My husband and I rewatched Don Juan De Marco with Johnny Depp (be still, my heart) this weekend. There is a fabulous scene where, inspired by his romantic patient, Dr. Mickler (Marlon Brando) dashes home and invites his wife upstairs. You see the requisite clothing scattered everywhere and then you see the couple in bed – shooting popcorn in the air with a pea shooter and catching it in their mouths. The pure surprise of the scene is it’s delight.
The key, of course is the spirit of play and adventure, not the actual popcorn challenge. If you were to turn to your spouse and say, “let’s go upstairs and shoot popcorn in the air and catch it in our mouths”, you might be pleased with the result, but chances are the whole thing would seem contrived.

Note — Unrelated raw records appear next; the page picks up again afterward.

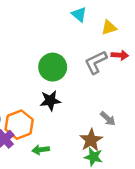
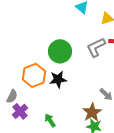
orange hexagon: (19, 125) -> (34, 75), moved
green arrow: (41, 150) -> (50, 120), turned 64

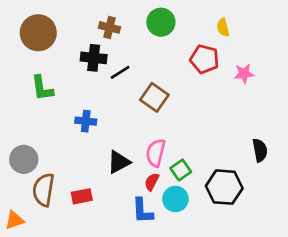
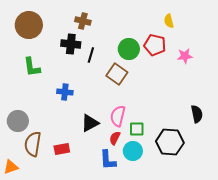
green circle: (161, 22) -> (129, 49), moved
black line: (120, 72) -> (91, 55), turned -42
green square: (181, 170) -> (137, 129), turned 35

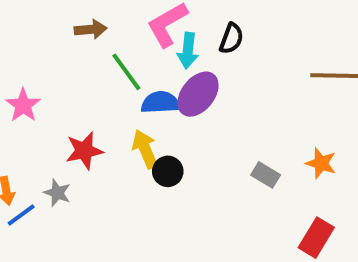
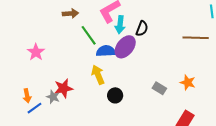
black semicircle: (231, 38) -> (142, 29), moved
red star: (84, 151) -> (63, 88), moved
black circle: (168, 171) -> (115, 95), moved

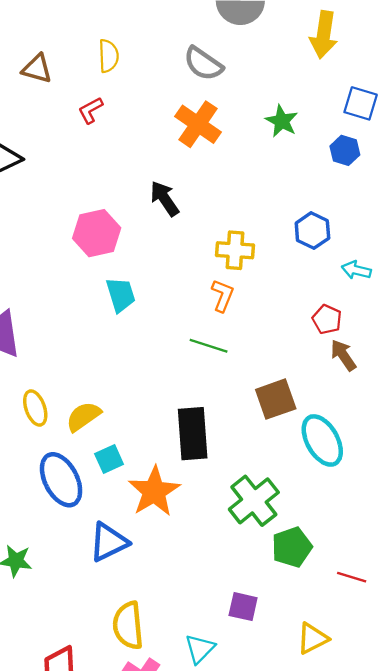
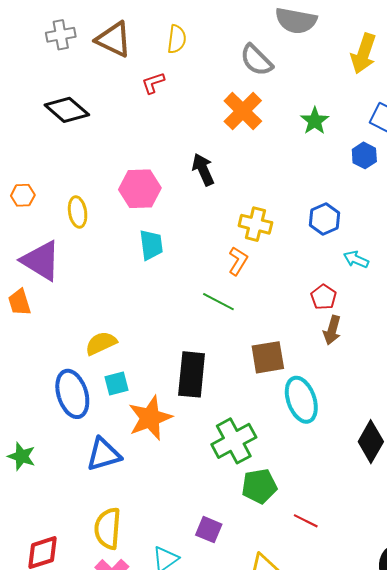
brown triangle: (37, 69) -> (114, 39), size x1.4
brown arrow: (343, 355) -> (332, 330), turned -140
yellow ellipse: (35, 408) -> (78, 212), moved

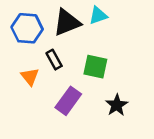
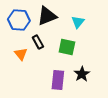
cyan triangle: (98, 15) -> (78, 22), moved, turned -32
purple rectangle: (68, 101) -> (58, 80), moved, turned -30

That’s why I turned to my husband and said,
- Let’s go to bed early and see what happens.
I meant it exactly the way I said it. He knew that. No expectation. No anticipation of any result. Ready for surprises. We were both quite pleased with our “experimental outcome”.

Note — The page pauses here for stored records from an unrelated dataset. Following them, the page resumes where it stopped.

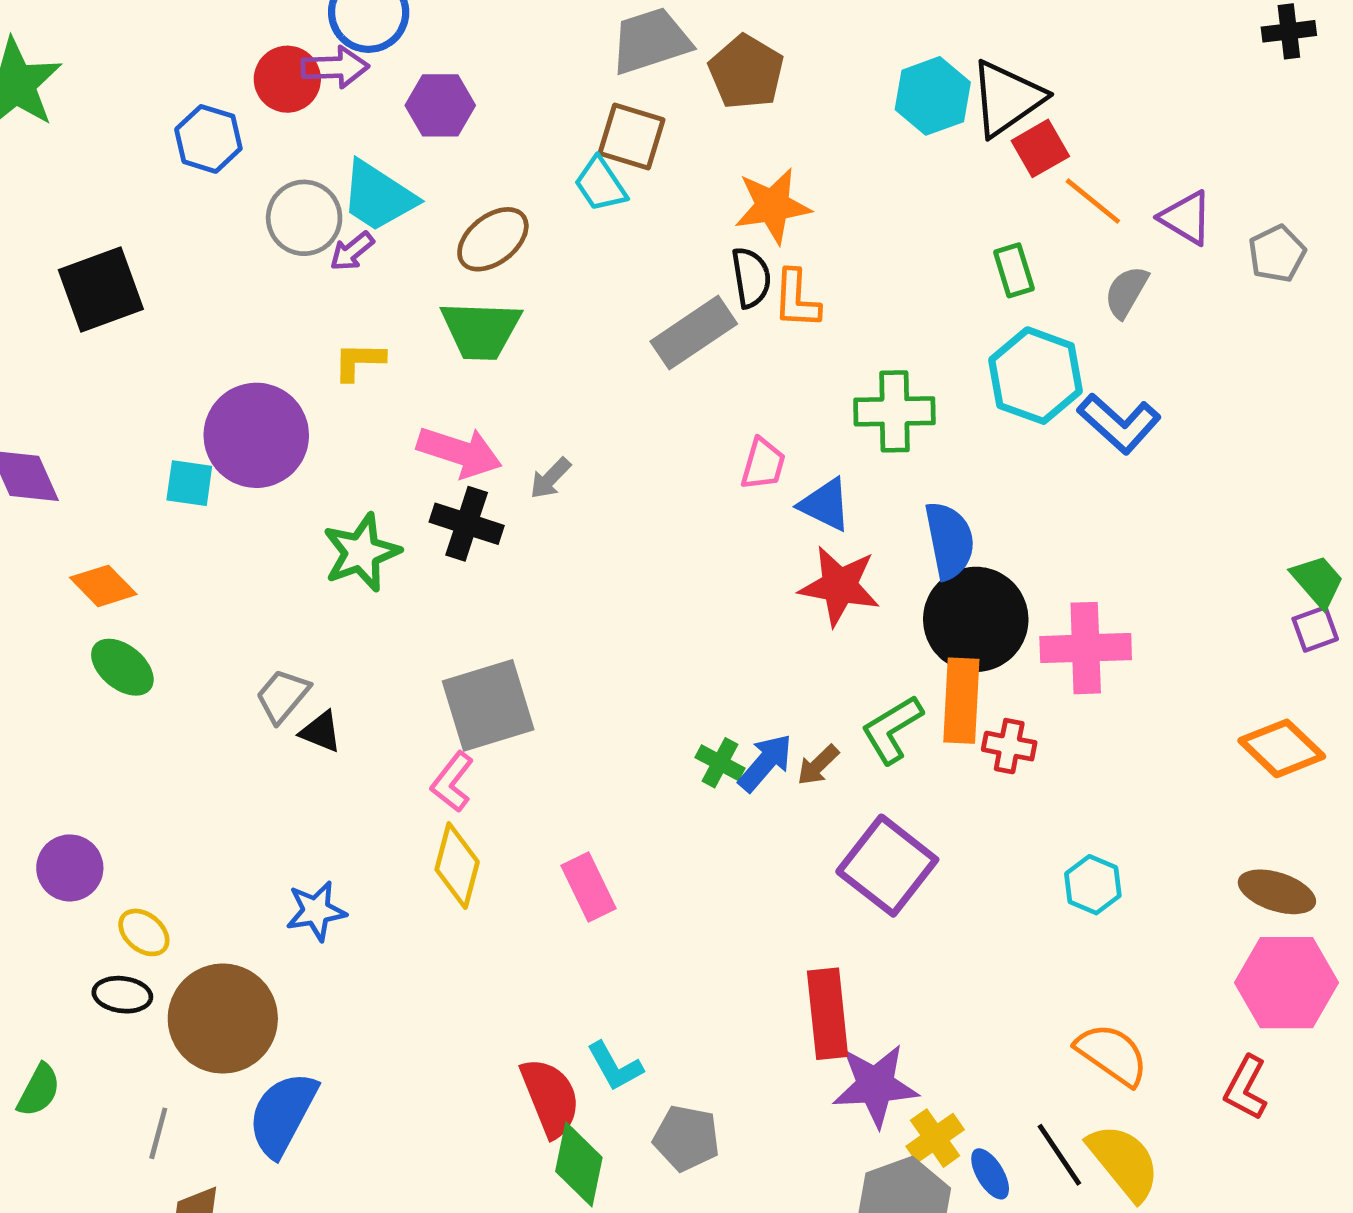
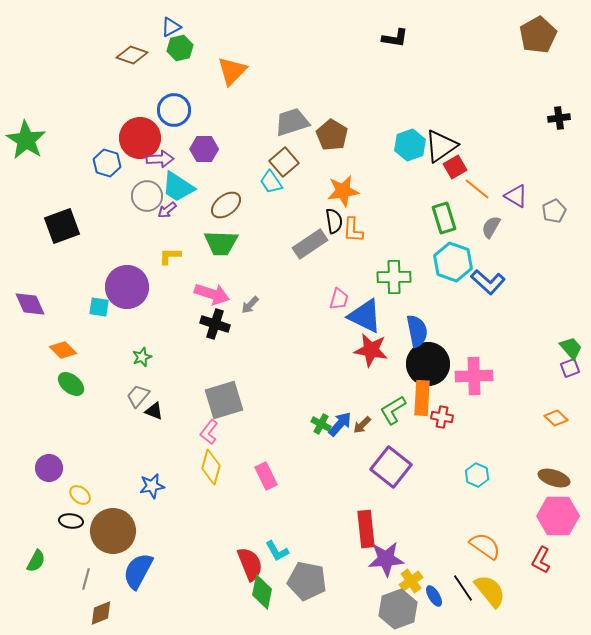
purple arrow: (335, 67) -> (160, 159), moved
red circle: (287, 79) -> (140, 138), size x1.5
brown square: (632, 137) -> (284, 162), turned 32
green rectangle: (1014, 270) -> (444, 218), size x1.4
blue triangle: (825, 505) -> (365, 316), size x1.5
green star: (361, 552) -> (142, 357), moved, size x0.6
orange diamond: (1282, 748) -> (556, 418), size x0.7
gray pentagon: (687, 1138) -> (307, 581), size x1.4

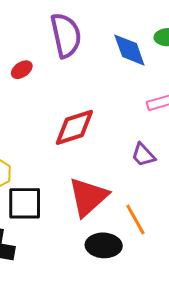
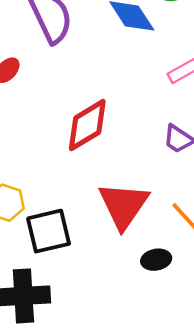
black ellipse: (104, 245) -> (156, 260), size x0.7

Lean manufacturing began in the US by copying tools and processes with mixed results. That’s very much like watching Brando and Dunaway play popcorn and trying it yourself. Now, the community is evolving in the direction of a more dynamic understanding of how those tools and processes come into play. They are growing into what Don Juan De Marco knew and Mr. and Mrs. Mickler discovered in the movie Don Juan De Marco: Iterative learning lead by a dynamic essence, not a static form. Mike Rother’s Toyota Kata actually creates a system to guide the iterative process. My years as a highly-trained meditation teacher taught me a similar skill – to guide people to let go of directing a process into aligning with it and letting it teach them.
I couldn’t find a picture of Brando and Dunnaway in their popcorn play, so I settled for the one above. If you have a picture of the popcorn adventure, pass it on, will you?